## What is expected
Please repeat the entries word for word and keep the images out.

## Dataset content
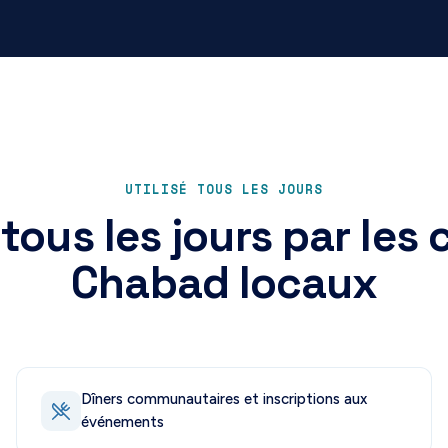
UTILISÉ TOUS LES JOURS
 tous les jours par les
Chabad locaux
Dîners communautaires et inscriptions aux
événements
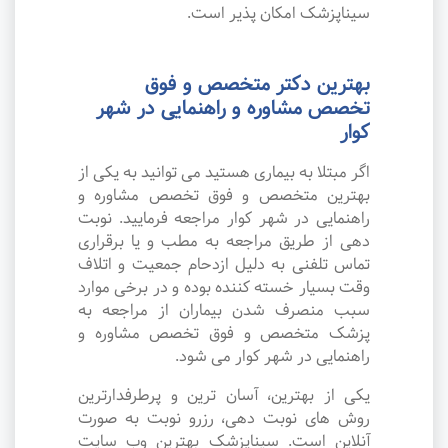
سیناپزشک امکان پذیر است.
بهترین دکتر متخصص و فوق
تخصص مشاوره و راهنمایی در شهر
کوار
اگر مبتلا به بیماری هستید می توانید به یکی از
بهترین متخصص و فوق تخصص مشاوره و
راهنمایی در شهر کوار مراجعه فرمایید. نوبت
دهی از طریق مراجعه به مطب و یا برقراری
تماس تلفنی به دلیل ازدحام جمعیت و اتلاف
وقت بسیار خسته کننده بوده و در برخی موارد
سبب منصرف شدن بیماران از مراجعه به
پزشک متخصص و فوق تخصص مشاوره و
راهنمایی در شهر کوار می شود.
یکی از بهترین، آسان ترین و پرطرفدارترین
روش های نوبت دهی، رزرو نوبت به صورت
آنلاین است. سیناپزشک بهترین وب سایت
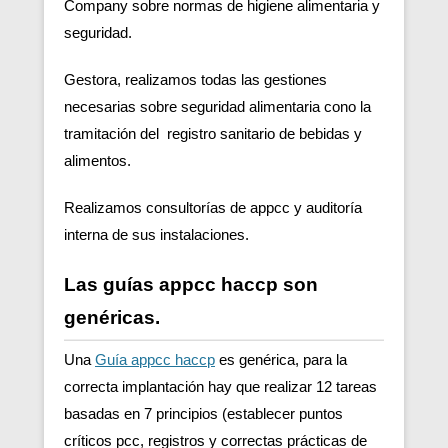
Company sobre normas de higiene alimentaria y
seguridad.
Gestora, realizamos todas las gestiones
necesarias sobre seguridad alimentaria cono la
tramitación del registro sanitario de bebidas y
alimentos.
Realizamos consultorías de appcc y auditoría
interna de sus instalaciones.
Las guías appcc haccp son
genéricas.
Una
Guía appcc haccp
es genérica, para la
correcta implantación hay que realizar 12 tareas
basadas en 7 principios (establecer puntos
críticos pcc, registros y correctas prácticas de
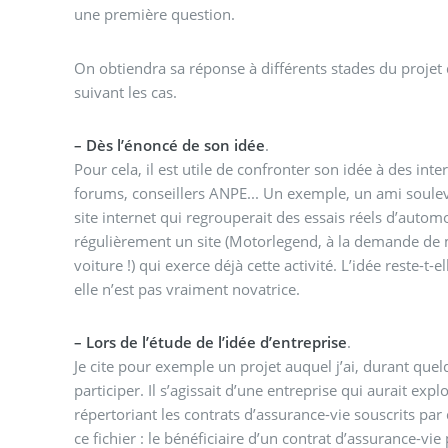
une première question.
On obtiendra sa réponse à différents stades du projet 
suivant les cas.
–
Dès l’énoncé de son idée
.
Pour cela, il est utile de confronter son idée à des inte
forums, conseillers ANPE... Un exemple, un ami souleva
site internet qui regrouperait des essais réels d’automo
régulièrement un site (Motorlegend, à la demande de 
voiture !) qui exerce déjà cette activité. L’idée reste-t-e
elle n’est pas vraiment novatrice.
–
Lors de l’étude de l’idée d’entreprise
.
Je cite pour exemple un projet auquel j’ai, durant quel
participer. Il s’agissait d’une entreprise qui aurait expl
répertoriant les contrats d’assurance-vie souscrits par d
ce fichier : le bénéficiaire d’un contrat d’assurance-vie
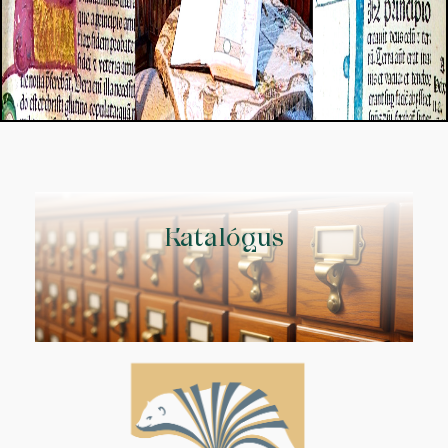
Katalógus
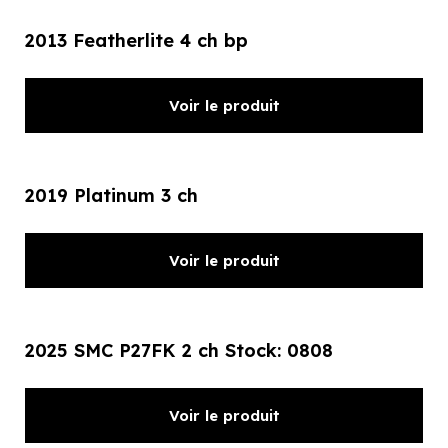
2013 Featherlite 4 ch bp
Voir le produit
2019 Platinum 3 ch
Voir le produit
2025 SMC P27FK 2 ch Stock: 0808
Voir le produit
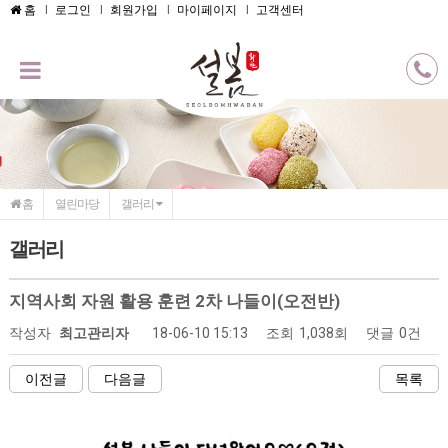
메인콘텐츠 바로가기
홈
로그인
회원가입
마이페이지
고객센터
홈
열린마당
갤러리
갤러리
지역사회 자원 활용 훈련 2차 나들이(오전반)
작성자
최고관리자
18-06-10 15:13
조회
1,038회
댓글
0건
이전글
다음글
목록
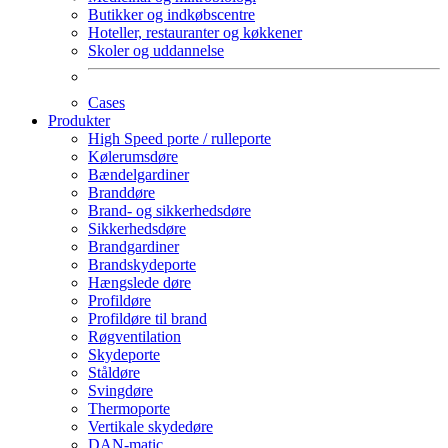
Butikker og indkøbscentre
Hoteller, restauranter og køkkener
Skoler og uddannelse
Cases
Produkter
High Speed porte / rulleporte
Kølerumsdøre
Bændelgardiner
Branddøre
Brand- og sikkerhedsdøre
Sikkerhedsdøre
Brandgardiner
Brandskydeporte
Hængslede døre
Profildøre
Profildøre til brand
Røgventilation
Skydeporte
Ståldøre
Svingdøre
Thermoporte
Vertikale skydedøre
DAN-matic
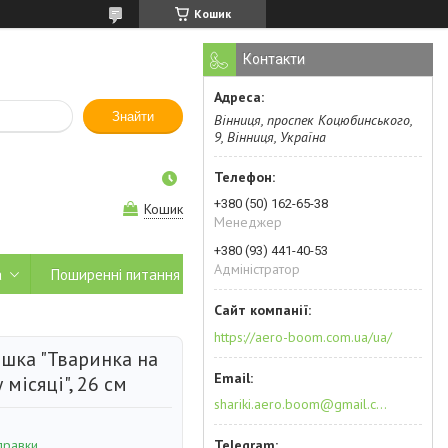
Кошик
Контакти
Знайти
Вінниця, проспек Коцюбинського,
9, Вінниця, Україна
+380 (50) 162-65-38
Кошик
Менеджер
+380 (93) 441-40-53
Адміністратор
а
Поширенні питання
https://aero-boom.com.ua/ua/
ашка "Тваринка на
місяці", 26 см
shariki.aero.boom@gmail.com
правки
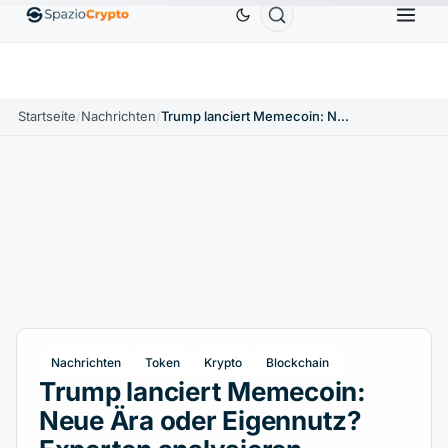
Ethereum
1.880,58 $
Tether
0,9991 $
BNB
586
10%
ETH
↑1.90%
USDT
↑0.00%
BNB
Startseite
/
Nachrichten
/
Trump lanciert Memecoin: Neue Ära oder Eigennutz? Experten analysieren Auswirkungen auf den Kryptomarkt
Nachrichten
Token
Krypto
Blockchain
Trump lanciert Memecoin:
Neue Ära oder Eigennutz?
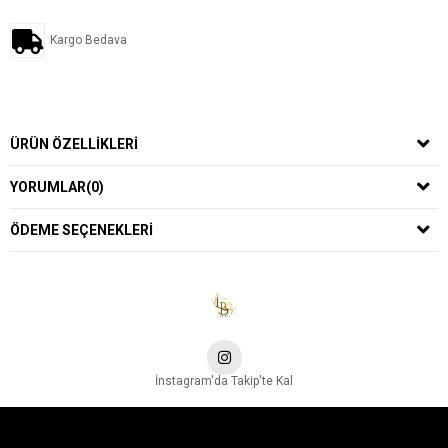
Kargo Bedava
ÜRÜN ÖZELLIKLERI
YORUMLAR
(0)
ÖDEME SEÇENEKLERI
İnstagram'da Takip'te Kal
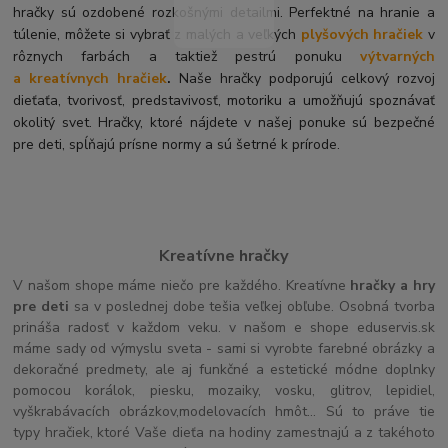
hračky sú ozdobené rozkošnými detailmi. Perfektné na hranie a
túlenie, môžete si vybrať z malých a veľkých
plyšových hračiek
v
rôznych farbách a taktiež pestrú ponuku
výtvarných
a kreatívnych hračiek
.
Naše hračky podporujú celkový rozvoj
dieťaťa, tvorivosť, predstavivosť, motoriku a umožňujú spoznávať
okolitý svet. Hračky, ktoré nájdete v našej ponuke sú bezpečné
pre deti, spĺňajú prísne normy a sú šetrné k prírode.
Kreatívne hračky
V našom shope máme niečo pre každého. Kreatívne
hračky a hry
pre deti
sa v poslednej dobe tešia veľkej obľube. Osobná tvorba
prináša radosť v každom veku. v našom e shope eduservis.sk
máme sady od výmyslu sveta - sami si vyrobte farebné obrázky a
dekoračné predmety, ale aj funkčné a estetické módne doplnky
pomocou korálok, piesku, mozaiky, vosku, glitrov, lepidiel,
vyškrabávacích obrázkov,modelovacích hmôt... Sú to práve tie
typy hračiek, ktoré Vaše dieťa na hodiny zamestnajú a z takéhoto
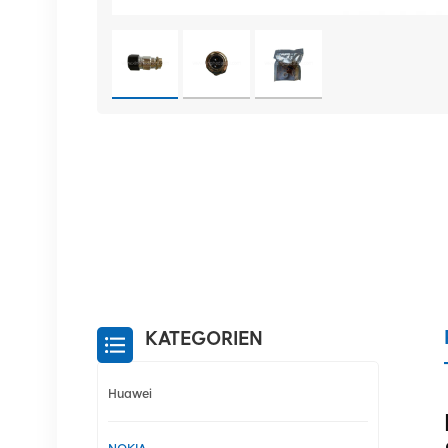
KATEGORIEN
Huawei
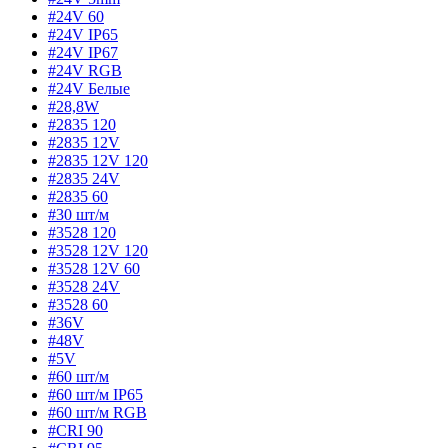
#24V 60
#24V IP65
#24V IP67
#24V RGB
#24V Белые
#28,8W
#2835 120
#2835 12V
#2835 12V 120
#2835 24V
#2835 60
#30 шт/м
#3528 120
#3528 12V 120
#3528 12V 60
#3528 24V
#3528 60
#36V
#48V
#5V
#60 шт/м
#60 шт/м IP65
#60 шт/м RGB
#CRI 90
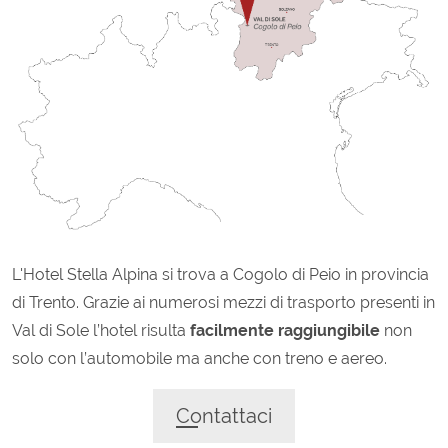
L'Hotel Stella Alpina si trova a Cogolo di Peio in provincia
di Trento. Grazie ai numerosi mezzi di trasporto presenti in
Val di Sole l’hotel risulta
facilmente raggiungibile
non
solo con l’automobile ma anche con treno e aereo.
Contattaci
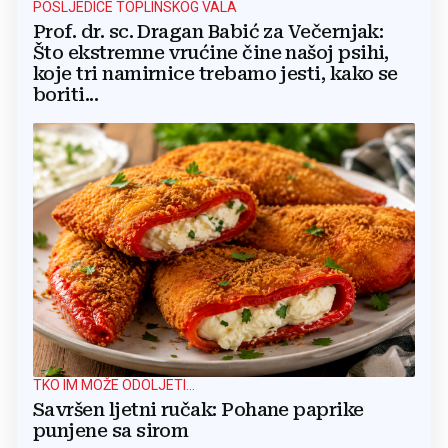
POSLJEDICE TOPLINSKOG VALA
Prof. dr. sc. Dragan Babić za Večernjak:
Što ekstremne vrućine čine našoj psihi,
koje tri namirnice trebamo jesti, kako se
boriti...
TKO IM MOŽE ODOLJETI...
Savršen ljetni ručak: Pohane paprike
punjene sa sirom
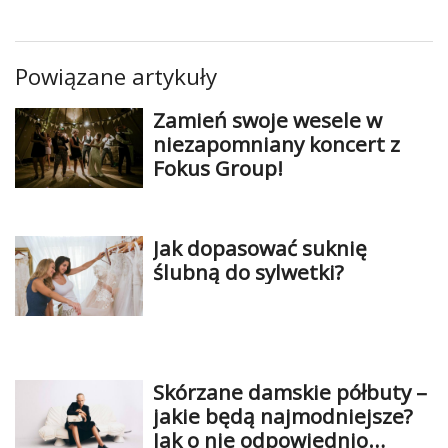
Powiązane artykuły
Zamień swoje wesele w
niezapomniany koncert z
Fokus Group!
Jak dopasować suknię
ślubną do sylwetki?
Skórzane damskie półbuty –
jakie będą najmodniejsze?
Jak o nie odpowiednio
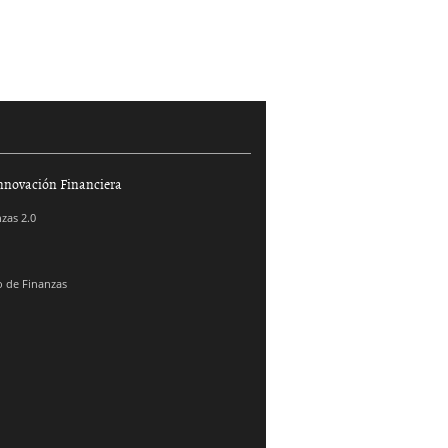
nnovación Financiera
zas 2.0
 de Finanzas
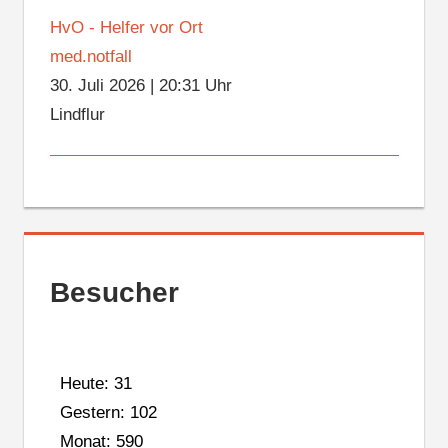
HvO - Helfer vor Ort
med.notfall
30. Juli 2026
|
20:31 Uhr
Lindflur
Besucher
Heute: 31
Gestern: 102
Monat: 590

## Finished exercise
UTILISÉ TOUS LES JOURS
 tous les jours par les
Chabad locaux
Dîners communautaires et inscriptions aux
événements
سیناپزشک امکان پذیر است.
بهترین دکتر متخصص و فوق
تخصص مشاوره و راهنمایی در شهر
کوار
اگر مبتلا به بیماری هستید می توانید به یکی از
بهترین متخصص و فوق تخصص مشاوره و
راهنمایی در شهر کوار مراجعه فرمایید. نوبت
دهی از طریق مراجعه به مطب و یا برقراری
تماس تلفنی به دلیل ازدحام جمعیت و اتلاف
وقت بسیار خسته کننده بوده و در برخی موارد
سبب منصرف شدن بیماران از مراجعه به
پزشک متخصص و فوق تخصص مشاوره و
راهنمایی در شهر کوار می شود.
یکی از بهترین، آسان ترین و پرطرفدارترین
روش های نوبت دهی، رزرو نوبت به صورت
آنلاین است. سیناپزشک بهترین وب سایت
Company sobre normas de higiene alimentaria y
seguridad.
Gestora, realizamos todas las gestiones
necesarias sobre seguridad alimentaria cono la
tramitación del registro sanitario de bebidas y
alimentos.
Realizamos consultorías de appcc y auditoría
interna de sus instalaciones.
Las guías appcc haccp son
genéricas.
Una
Guía appcc haccp
es genérica, para la
correcta implantación hay que realizar 12 tareas
basadas en 7 principios (establecer puntos
críticos pcc, registros y correctas prácticas de
une première question.
On obtiendra sa réponse à différents stades du projet 
suivant les cas.
–
Dès l’énoncé de son idée
.
Pour cela, il est utile de confronter son idée à des inte
forums, conseillers ANPE... Un exemple, un ami souleva
site internet qui regrouperait des essais réels d’automo
régulièrement un site (Motorlegend, à la demande de 
voiture !) qui exerce déjà cette activité. L’idée reste-t-e
elle n’est pas vraiment novatrice.
–
Lors de l’étude de l’idée d’entreprise
.
Je cite pour exemple un projet auquel j’ai, durant quel
participer. Il s’agissait d’une entreprise qui aurait expl
répertoriant les contrats d’assurance-vie souscrits par d
ce fichier : le bénéficiaire d’un contrat d’assurance-vie
Katalógus
2013 Featherlite 4 ch bp
Voir le produit
2019 Platinum 3 ch
Voir le produit
2025 SMC P27FK 2 ch Stock: 0808
Voir le produit
메인콘텐츠 바로가기
홈
로그인
회원가입
마이페이지
고객센터
홈
열린마당
갤러리
갤러리
지역사회 자원 활용 훈련 2차 나들이(오전반)
작성자
최고관리자
18-06-10 15:13
조회
1,038회
댓글
0건
이전글
다음글
목록
Butikker og indkøbscentre
Hoteller, restauranter og køkkener
Skoler og uddannelse
Cases
Produkter
High Speed porte / rulleporte
Kølerumsdøre
Bændelgardiner
Branddøre
Brand- og sikkerhedsdøre
Sikkerhedsdøre
Brandgardiner
Brandskydeporte
Hængslede døre
Profildøre
Profildøre til brand
Røgventilation
Skydeporte
Ståldøre
Svingdøre
Thermoporte
Vertikale skydedøre
DAN-matic
Кошик
Контакти
Знайти
Вінниця, проспек Коцюбинського,
9, Вінниця, Україна
+380 (50) 162-65-38
Кошик
Менеджер
+380 (93) 441-40-53
Адміністратор
а
Поширенні питання
https://aero-boom.com.ua/ua/
ашка "Тваринка на
місяці", 26 см
shariki.aero.boom@gmail.com
правки
Ethereum
1.880,58 $
Tether
0,9991 $
BNB
586
10%
ETH
↑1.90%
USDT
↑0.00%
BNB
Startseite
/
Nachrichten
/
Trump lanciert Memecoin: Neue Ära oder Eigennutz? Experten analysieren Auswirkungen auf den Kryptomarkt
Nachrichten
Token
Krypto
Blockchain
Trump lanciert Memecoin:
Neue Ära oder Eigennutz?
Kargo Bedava
ÜRÜN ÖZELLIKLERI
YORUMLAR
(0)
ÖDEME SEÇENEKLERI
İnstagram'da Takip'te Kal
hračky sú ozdobené rozkošnými detailmi. Perfektné na hranie a
túlenie, môžete si vybrať z malých a veľkých
plyšových hračiek
v
rôznych farbách a taktiež pestrú ponuku
výtvarných
a kreatívnych hračiek
.
Naše hračky podporujú celkový rozvoj
dieťaťa, tvorivosť, predstavivosť, motoriku a umožňujú spoznávať
okolitý svet. Hračky, ktoré nájdete v našej ponuke sú bezpečné
pre deti, spĺňajú prísne normy a sú šetrné k prírode.
Kreatívne hračky
V našom shope máme niečo pre každého. Kreatívne
hračky a hry
pre deti
sa v poslednej dobe tešia veľkej obľube. Osobná tvorba
prináša radosť v každom veku. v našom e shope eduservis.sk
máme sady od výmyslu sveta - sami si vyrobte farebné obrázky a
dekoračné predmety, ale aj funkčné a estetické módne doplnky
pomocou korálok, piesku, mozaiky, vosku, glitrov, lepidiel,
vyškrabávacích obrázkov,modelovacích hmôt... Sú to práve tie
typy hračiek, ktoré Vaše dieťa na hodiny zamestnajú a z takéhoto
KATEGORIEN
Huawei
#24V 60
#24V IP65
#24V IP67
#24V RGB
#24V Белые
#28,8W
#2835 120
#2835 12V
#2835 12V 120
#2835 24V
#2835 60
#30 шт/м
#3528 120
#3528 12V 120
#3528 12V 60
#3528 24V
#3528 60
#36V
#48V
#5V
#60 шт/м
#60 шт/м IP65
#60 шт/м RGB
#CRI 90
L'Hotel Stella Alpina si trova a Cogolo di Peio in provincia
di Trento. Grazie ai numerosi mezzi di trasporto presenti in
Val di Sole l’hotel risulta
facilmente raggiungibile
non
solo con l’automobile ma anche con treno e aereo.
Contattaci
POSLJEDICE TOPLINSKOG VALA
Prof. dr. sc. Dragan Babić za Večernjak:
Što ekstremne vrućine čine našoj psihi,
koje tri namirnice trebamo jesti, kako se
boriti...
TKO IM MOŽE ODOLJETI...
Savršen ljetni ručak: Pohane paprike
punjene sa sirom
Powiązane artykuły
Zamień swoje wesele w
niezapomniany koncert z
Fokus Group!
Jak dopasować suknię
ślubną do sylwetki?
Skórzane damskie półbuty –
jakie będą najmodniejsze?
Jak o nie odpowiednio
nnovación Financiera
zas 2.0
 de Finanzas
HvO - Helfer vor Ort
med.notfall
30. Juli 2026
|
20:31 Uhr
Lindflur
Besucher
Heute: 31
Gestern: 102
Monat: 590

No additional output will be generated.